- HOW TO COMPLETE THIS TASK
Each line of the records needs to come back exactly as written.

*** Opening INFORMATION PROVIDED ***

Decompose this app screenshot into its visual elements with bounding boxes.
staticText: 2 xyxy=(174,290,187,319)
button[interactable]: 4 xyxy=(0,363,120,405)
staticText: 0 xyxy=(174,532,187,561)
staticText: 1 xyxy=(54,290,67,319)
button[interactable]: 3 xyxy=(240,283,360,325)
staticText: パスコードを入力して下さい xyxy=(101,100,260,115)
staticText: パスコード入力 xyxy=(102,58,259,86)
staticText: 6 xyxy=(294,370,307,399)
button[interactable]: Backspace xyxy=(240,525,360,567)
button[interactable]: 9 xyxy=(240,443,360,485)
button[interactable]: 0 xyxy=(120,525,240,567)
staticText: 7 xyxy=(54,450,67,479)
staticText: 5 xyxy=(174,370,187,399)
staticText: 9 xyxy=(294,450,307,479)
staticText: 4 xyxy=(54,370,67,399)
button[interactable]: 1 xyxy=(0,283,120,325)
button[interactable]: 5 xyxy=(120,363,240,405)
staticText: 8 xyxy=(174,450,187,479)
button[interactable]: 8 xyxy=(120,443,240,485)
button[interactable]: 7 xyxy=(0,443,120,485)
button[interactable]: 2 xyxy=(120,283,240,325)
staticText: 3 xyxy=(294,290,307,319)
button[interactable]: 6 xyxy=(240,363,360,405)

*** Closing INFORMATION PROVIDED ***

- EXPECTED ANSWER
Decompose this app screenshot into its visual elements with bounding boxes.
staticText: 2 xyxy=(174,290,187,319)
button[interactable]: 4 xyxy=(0,363,120,405)
staticText: 0 xyxy=(174,532,187,561)
staticText: 1 xyxy=(54,290,67,319)
button[interactable]: 3 xyxy=(240,283,360,325)
staticText: パスコードを入力して下さい xyxy=(101,100,260,115)
staticText: パスコード入力 xyxy=(102,58,259,86)
staticText: 6 xyxy=(294,370,307,399)
button[interactable]: Backspace xyxy=(240,525,360,567)
button[interactable]: 9 xyxy=(240,443,360,485)
button[interactable]: 0 xyxy=(120,525,240,567)
staticText: 7 xyxy=(54,450,67,479)
staticText: 5 xyxy=(174,370,187,399)
staticText: 9 xyxy=(294,450,307,479)
staticText: 4 xyxy=(54,370,67,399)
button[interactable]: 1 xyxy=(0,283,120,325)
button[interactable]: 5 xyxy=(120,363,240,405)
staticText: 8 xyxy=(174,450,187,479)
button[interactable]: 8 xyxy=(120,443,240,485)
button[interactable]: 7 xyxy=(0,443,120,485)
button[interactable]: 2 xyxy=(120,283,240,325)
staticText: 3 xyxy=(294,290,307,319)
button[interactable]: 6 xyxy=(240,363,360,405)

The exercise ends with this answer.